Pierce Atwood commented that the “transitory and minor” exception will result in permanent minor conditions and temporary serious conditions being covered disabilities under the proposed rule.  They commented that the legislature could not have intended every birthmark or broken bone to be covered disabilities, yet that is the effect under Whitney and the proposed rule.  Mr. Messerschmidt commented that the “transitory and minor” exception is unhelpful because conditions that meet this exception should never be considered “disabilities” in the first place.  Moreover, the list of examples included in the exception (minor cuts and bruises, the common cold, etc.) suggests by implication that other minor conditions that are not included in the list may actually qualify as disabilities.  To remedy the problem, Mr. Messerschmidt suggested changing the language in the exception from “transitory and minor” to “either transitory or minor.”

Response.

The Commission does not accept the commentator’s proposed change from “transitory and minor” to “transitory or minor.”  Although it is true that permanent minor conditions and temporary serious conditions will not be excluded by this exception, they will not necessarily be protected either because they may be subject other exceptions or may not otherwise qualify as a “physical or mental disability” under (C)(1).  On the other hand, if the Commission were to change the term “transitory and minor” to “transitory or minor” then a severe temporary condition such as a coma might be excluded.  The Commission does not believe that the MHRA should be read that narrowly.  Moreover, using the term “minor” alone would be more susceptible to challenge in light of the Law Court’s opinion in Rozanski that part of the statutory definition covers asymptomatic conditions.  See Rozanski, 512 A.2d at 340.  Requiring that both terms be met, however, is entirely consistent with Rozanski because the conditions at issue in that opinion (an osteophyte and spondylolysis) were not transitory and would not be excluded under the new rule.

Comments.

Mr. Gore and Pierce Atwood commented that, rather than a rule change, the Commission should address the definition of disability by proposing statutory language that would codify the essence of the Commission’s rule that was invalidated in Whitney.  They commented that the former standard provided clarity.  Pierce Atwood commented that any perceived problems with the ADA definition could be addressed in the bill.  Mr. Gore commented that the Whitney decision puts Maine out of the mainstream because other states use the ADA definition.   Mr. Gore commented that he is concerned that the proposed rule will contribute to an increased cost of doing business in Maine.

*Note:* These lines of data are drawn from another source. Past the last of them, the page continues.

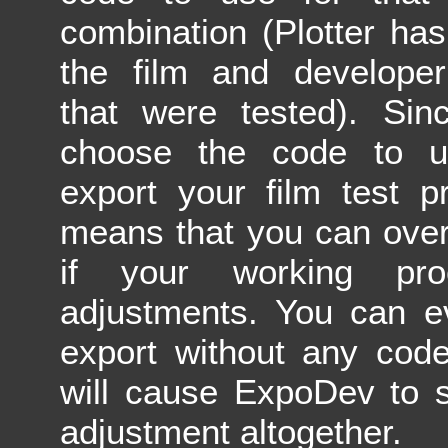
combination (Plotter has 
the film and developer
that were tested). Sin
choose the code to 
export your film test pr
means that you can over
if your working pr
adjustments. You can e
export without any code
will cause ExpoDev to s
adjustment altogether.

Mr. Webber commented that the plaintiffs’ bar is supporting the proposed rule as a compromise.  Although they were content with the Whitney decision by itself, they are concerned that a bill will be introduced in the legislature importing the ADA standard into Maine.  Mr. Webber and Mr. Webbert commented that the definition of disability in the ADA is too narrow.  Mr. Webbert commented that many other states have rejected the ADA and have not suffered economically.  Mr. Webber commented that the illusion of certainty that the ADA provides is the certainty that the plaintiff will lose. 

Response.

The Commission believes that the existing statutory definition, as clarified by the new rule, is a workable definition that provides sufficient clarity for businesses and people with disabilities.  The Commission is not persuaded that the regulation at issue will increase the cost of doing business in Maine.  The Commission notes that many states recognize broader definitions of disability than the ADA, including Connecticut, Illinois, New Jersey, New York, California, Maryland, Massachusetts, Minnesota, and Rhode Island.  Moreover, since the Whitney decision in April 2006, the Commission has not seen an increase in disability claims brought by people with minor disabilities.  The Commission notes that it has always interpreted the definition of disability broadly, including under the former rule.